Thank you to all of the Aaron’s and Hur’s in our life for “holding up our arms”. You are the teachers, therapists, family and friends who continue to come alongside and hold up our arms when we get tired and discouraged in the midst of the battle. With the blessing of your love, your prayers, your encouragement, your commitment to our family…

we have already won.

Thank you, B.

11 thoughts on “Pre-Writing

  1. DawALine – that’s so sweet!

    I like that little easel-thingy they’ve got Rhema working with. Wonder if something like that would be a help to Joy. She too needs help to DawALine. It is not an activity toward which she gravitates.

    They’ll get there. With so many wonderful people holding up their arms!

  2. i am always at a loss as to how to properly thank the angels in our lives. every christmas, every ‘end of year’ i agonize over it. may i suggest showing them this post. it’s a really good start. 😉

  3. Oh, Jeneil, what a wonderful analogy! My spirit just tingled all over when I read it! (And I had to laugh at your line: “I had forgotten to worry about this!”)

    Oh, how I utter a praise of thanksgiving for all the Aarons and Hurs in the world… those faithful folks who work quietly and humbly behind the scenes, receiving little earthly recognition or glory for their effort, but racking up a storehouse of heavenly treasure! 🙂

  4. As always, I loved this post and your analogy.

    Congrats to Rhema and her teachers for the prewriting success.

    And I can’t tell you how much I needed to read “Don’t dwell on the future in which you have no control. Just trust God, girl!” this morning.
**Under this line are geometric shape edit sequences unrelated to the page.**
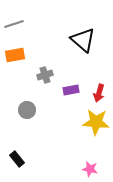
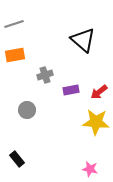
red arrow: moved 1 px up; rotated 36 degrees clockwise
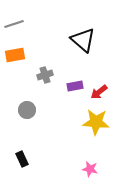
purple rectangle: moved 4 px right, 4 px up
black rectangle: moved 5 px right; rotated 14 degrees clockwise
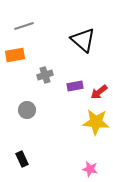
gray line: moved 10 px right, 2 px down
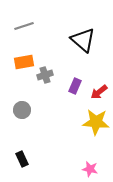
orange rectangle: moved 9 px right, 7 px down
purple rectangle: rotated 56 degrees counterclockwise
gray circle: moved 5 px left
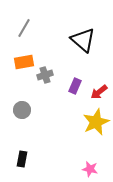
gray line: moved 2 px down; rotated 42 degrees counterclockwise
yellow star: rotated 28 degrees counterclockwise
black rectangle: rotated 35 degrees clockwise
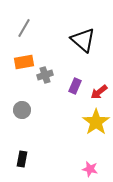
yellow star: rotated 12 degrees counterclockwise
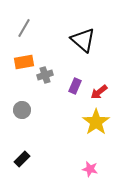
black rectangle: rotated 35 degrees clockwise
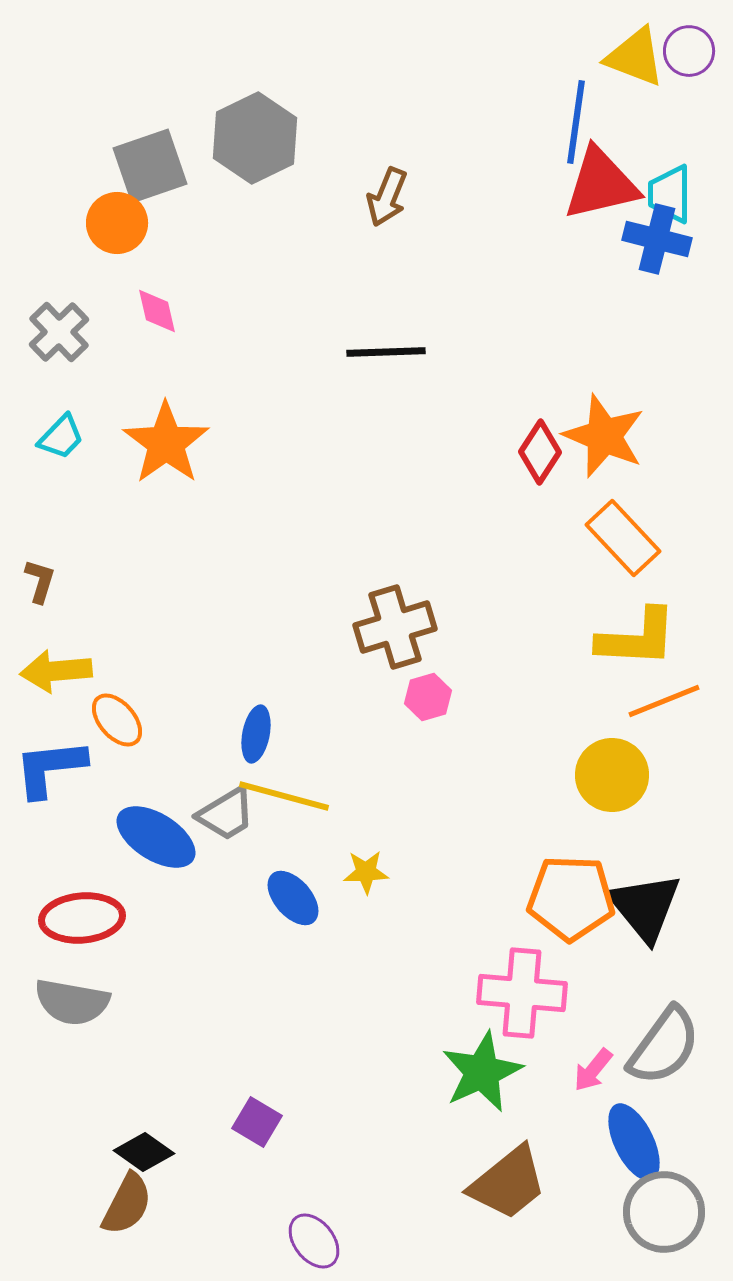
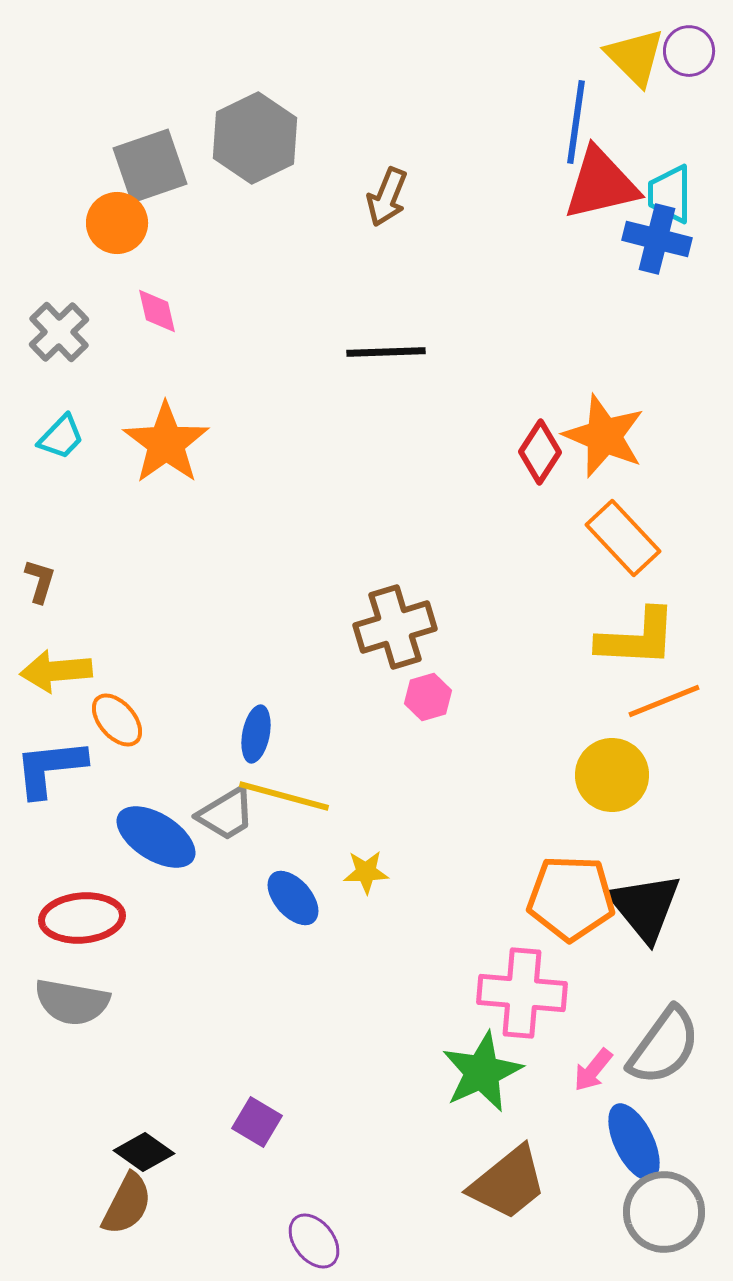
yellow triangle at (635, 57): rotated 24 degrees clockwise
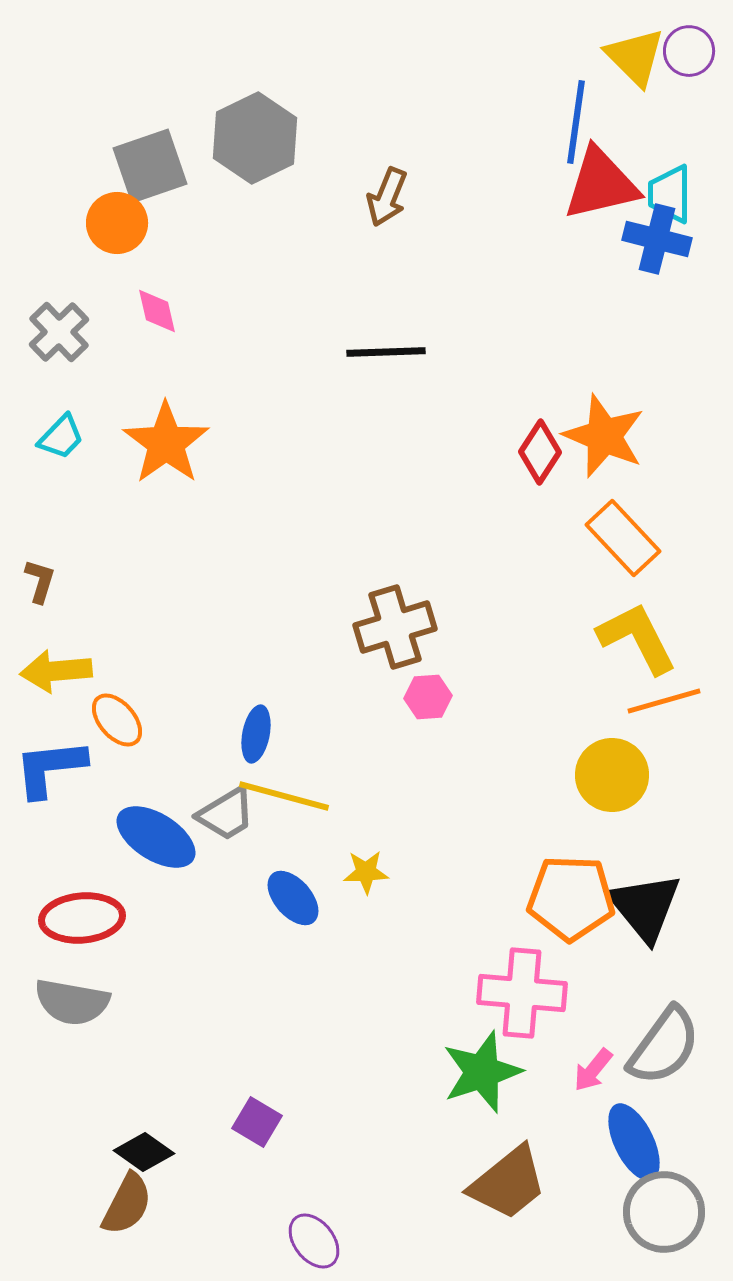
yellow L-shape at (637, 638): rotated 120 degrees counterclockwise
pink hexagon at (428, 697): rotated 12 degrees clockwise
orange line at (664, 701): rotated 6 degrees clockwise
green star at (482, 1072): rotated 6 degrees clockwise
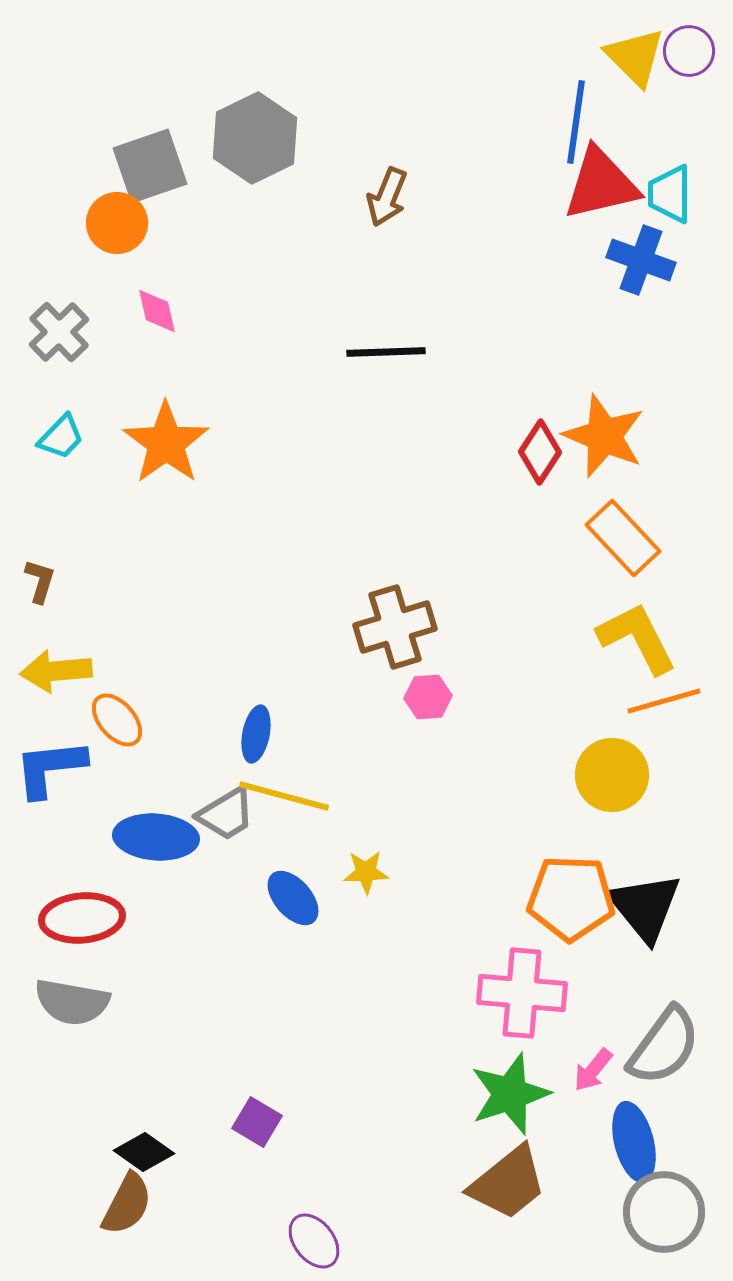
blue cross at (657, 239): moved 16 px left, 21 px down; rotated 6 degrees clockwise
blue ellipse at (156, 837): rotated 28 degrees counterclockwise
green star at (482, 1072): moved 28 px right, 22 px down
blue ellipse at (634, 1142): rotated 12 degrees clockwise
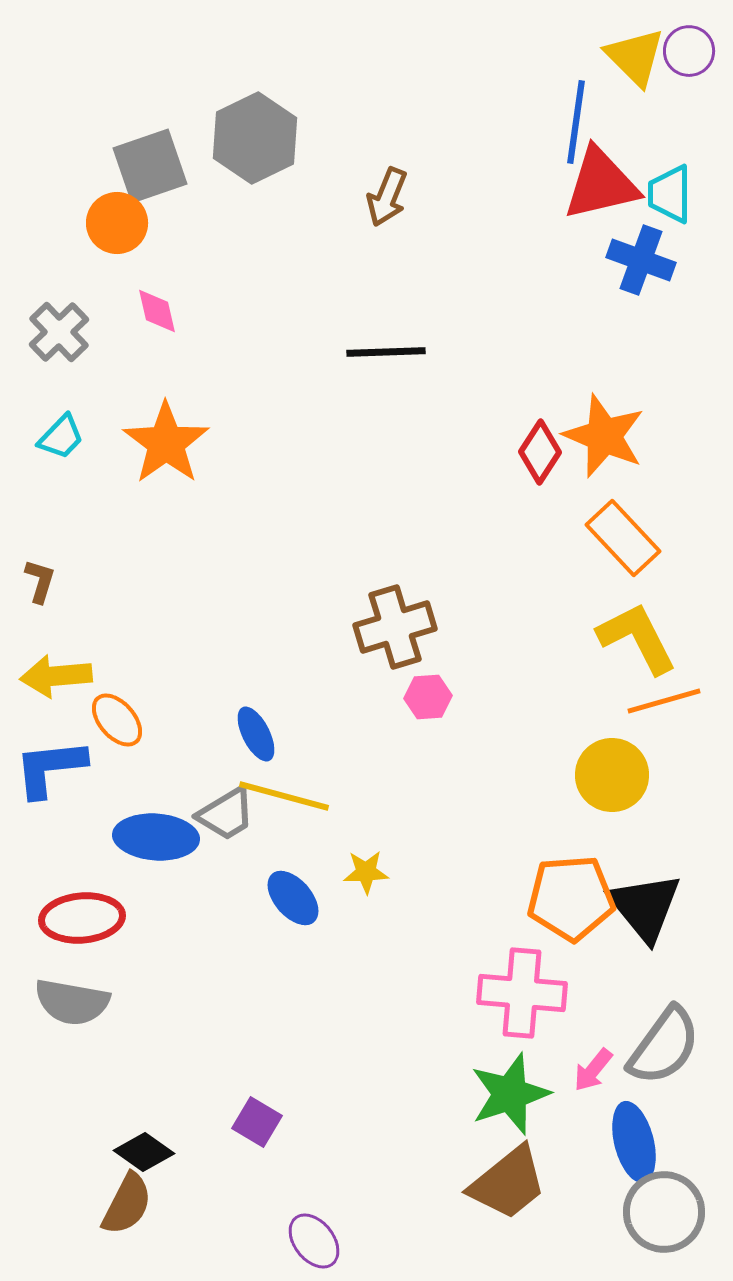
yellow arrow at (56, 671): moved 5 px down
blue ellipse at (256, 734): rotated 38 degrees counterclockwise
orange pentagon at (571, 898): rotated 6 degrees counterclockwise
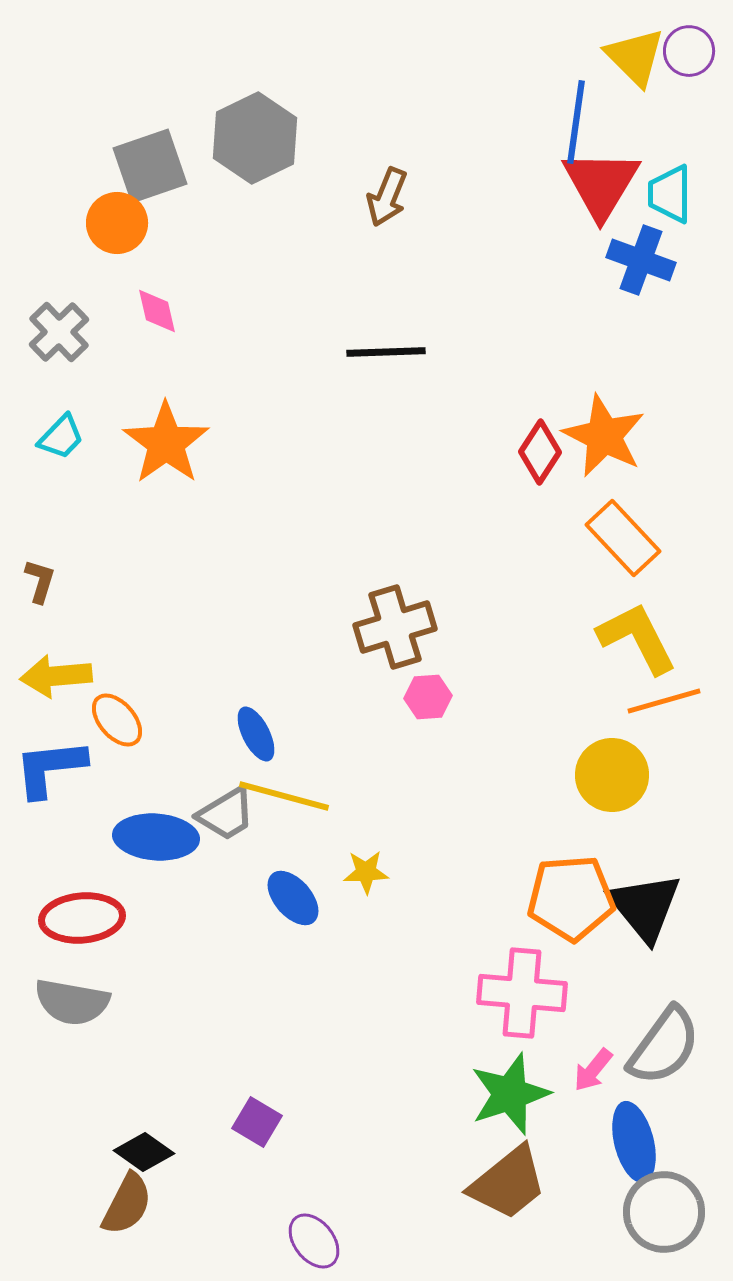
red triangle at (601, 184): rotated 46 degrees counterclockwise
orange star at (604, 436): rotated 4 degrees clockwise
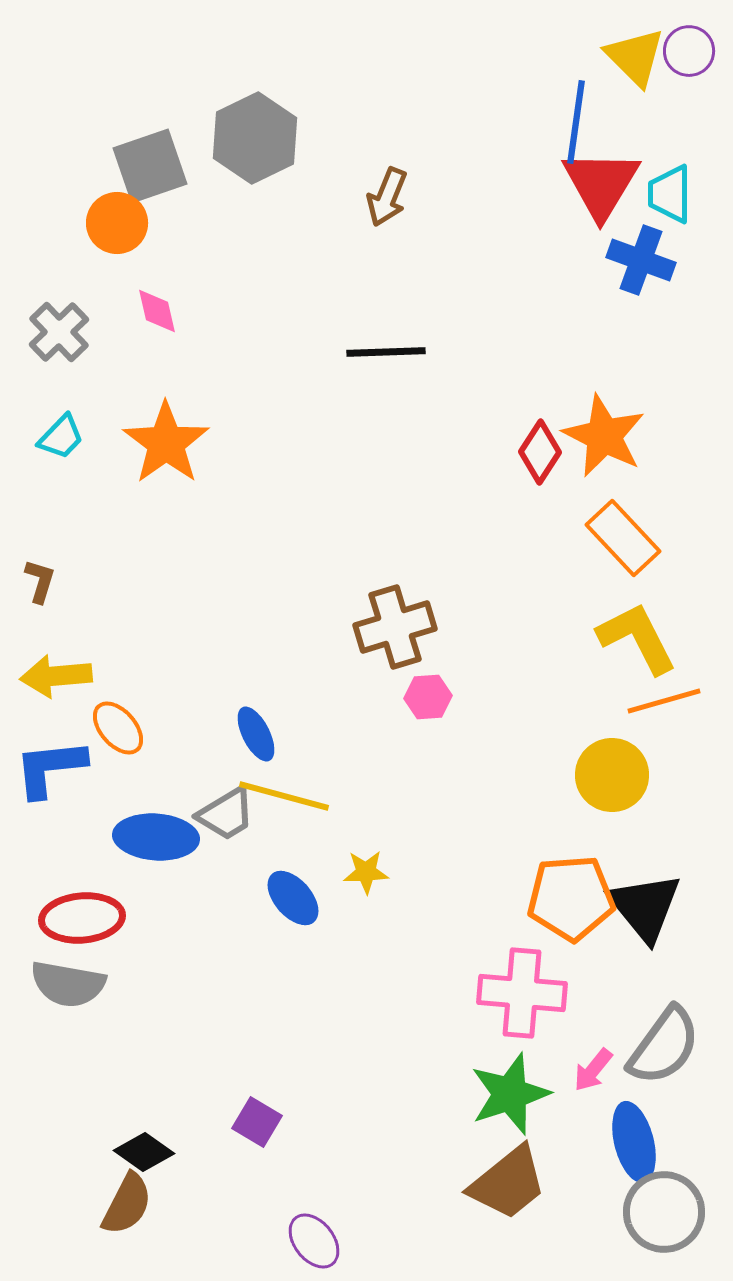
orange ellipse at (117, 720): moved 1 px right, 8 px down
gray semicircle at (72, 1002): moved 4 px left, 18 px up
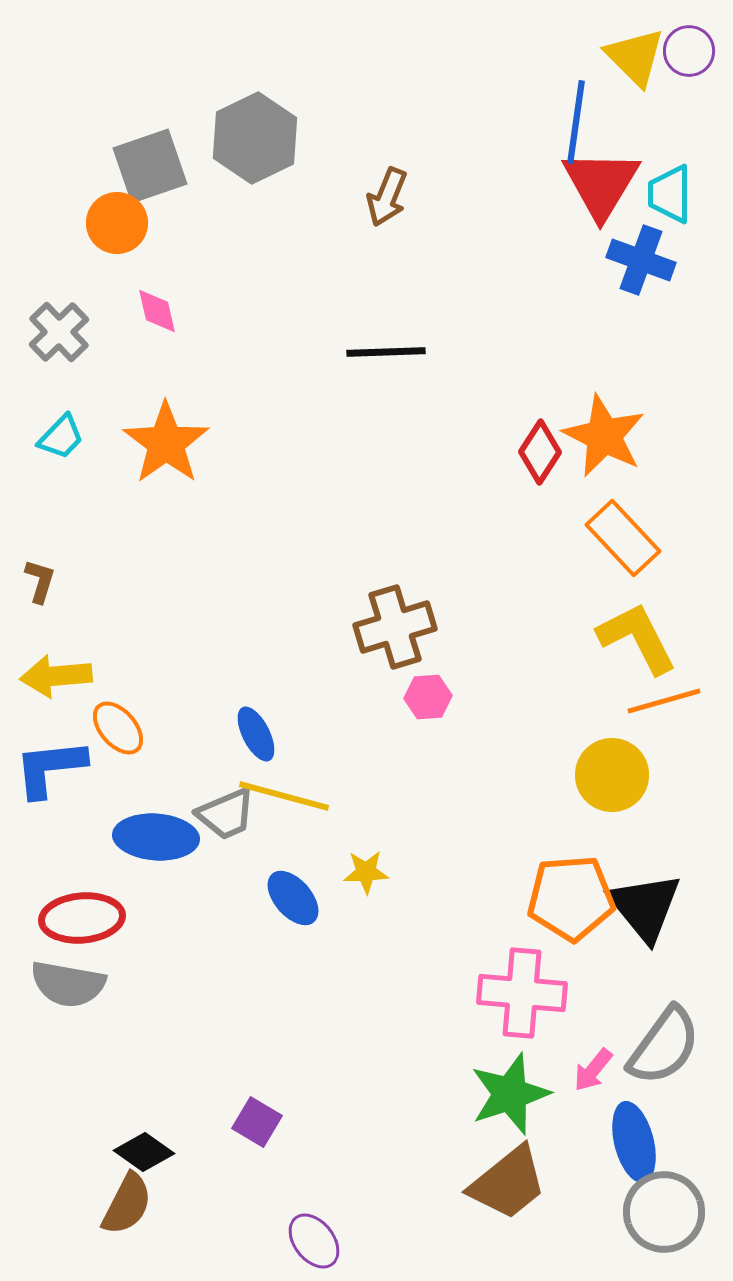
gray trapezoid at (226, 814): rotated 8 degrees clockwise
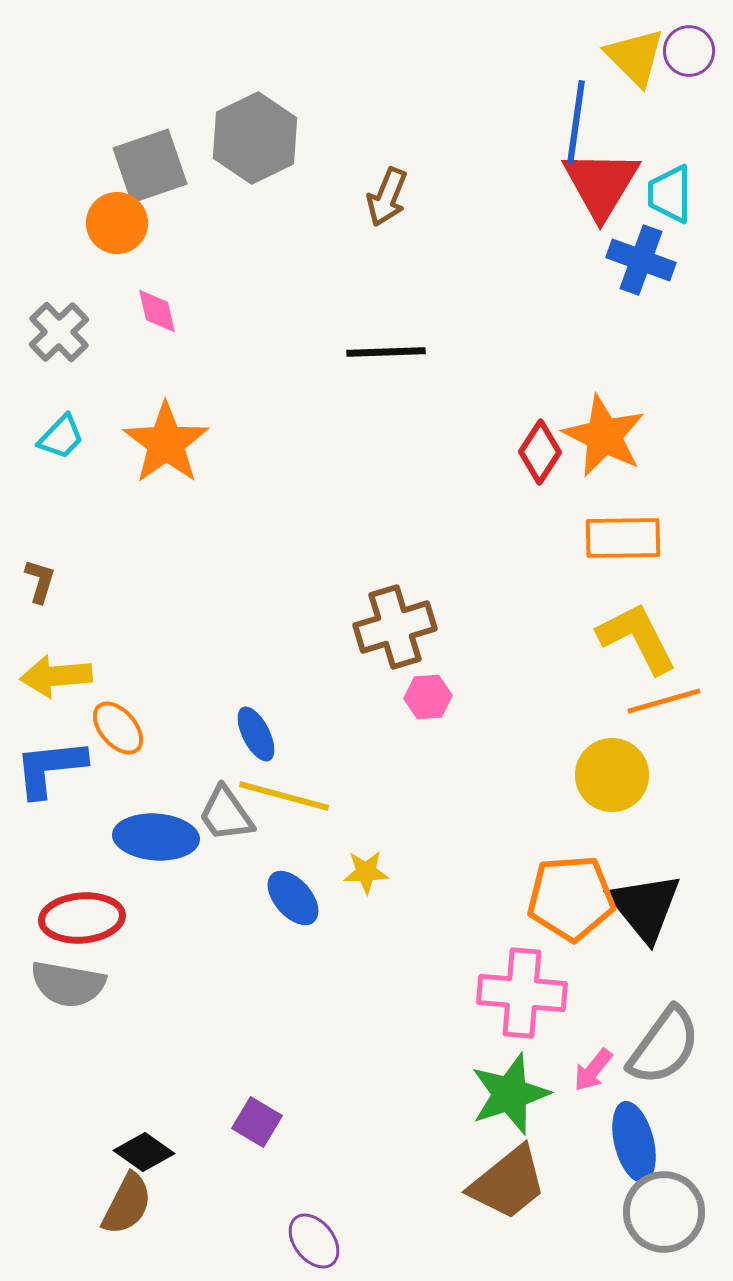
orange rectangle at (623, 538): rotated 48 degrees counterclockwise
gray trapezoid at (226, 814): rotated 78 degrees clockwise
  5. I can relate on this one too. Josiah could pretty much care less about crayons and markers, but in his Create class at school, his therapist said he spontaneously picked up a glue stick and started scribbling a little bit. Well, that’s progress. Great to hear your little lady is on her way. I agree, the therapists are complete and utter angels and I don’t know what we’d do without them. No trinket for Christmas seems worthy. I try to thank them in little surprise ways at times they wouldn’t expect it, but Christmas is brutal. If anybody has an idea, I’d love to know. Bless you, and way to go sweet Rhema!

  6. I haven’t figured out the answer about how to thank these angels, but this is some of the stuff I’ve done:

    1. I take the time (I know it’s scarce!) to write a letter of praise to the school or agency they work for, so it goes in their professional file. God knows they don’t earn enough for what they do. Maybe this will help them land a better paying position down the road (or survive any lay-offs in this economy).

    2. I write them a really heartfelt letter of thanks designed to make them cry. I don’t stop at the “There are no words to thank you…” part. I find the words to make them know just how special they are and how they saved my son.

    3. I give them gifts or do special things that are unique to them. For example: One special former therapist (who is now a friend) is a mom of 3 little ones and she doesn’t cook well, but loves my cooking. I’ll make her a meal for her family. Or find out what they like and get an appropriate gift card, not just what you think they like.

    4. I never let them out of my life. They stay friends and become part of our family. Each summer I have a BBQ and invite all the prior therapists, teachers, and aides. Its growing quite a bit, but its lots of fun.

    Just a few thoughts…

  7. hopeauthority,
    thank you for those wonderful suggestions. i particularly like #4. what a great idea – i’m sure it’s nice for former therapists and teachers to see your son and how he has grown.

  8. Finally getting caught up reading blogs….yeah, Kayla hates writing, coloring, etc, too. They use a slant board at school for her also. I need to follow up at home, but she just throws writing utensils at me!

  9. Rejoicing with you over Rhema’s pre-writing skills!!!

    I love Stormie Omartian’s book, “Just Enough Light For the Step I Am On” The title is what really caught my attention. We truly don’t have to worry about the future. We just have to be faithfully taking each step as He illuminates it before us. Praise God for the Aarons and Hurs of the world – reminds us all to take those moments to be the Aaron and Hur when God prompts us to be!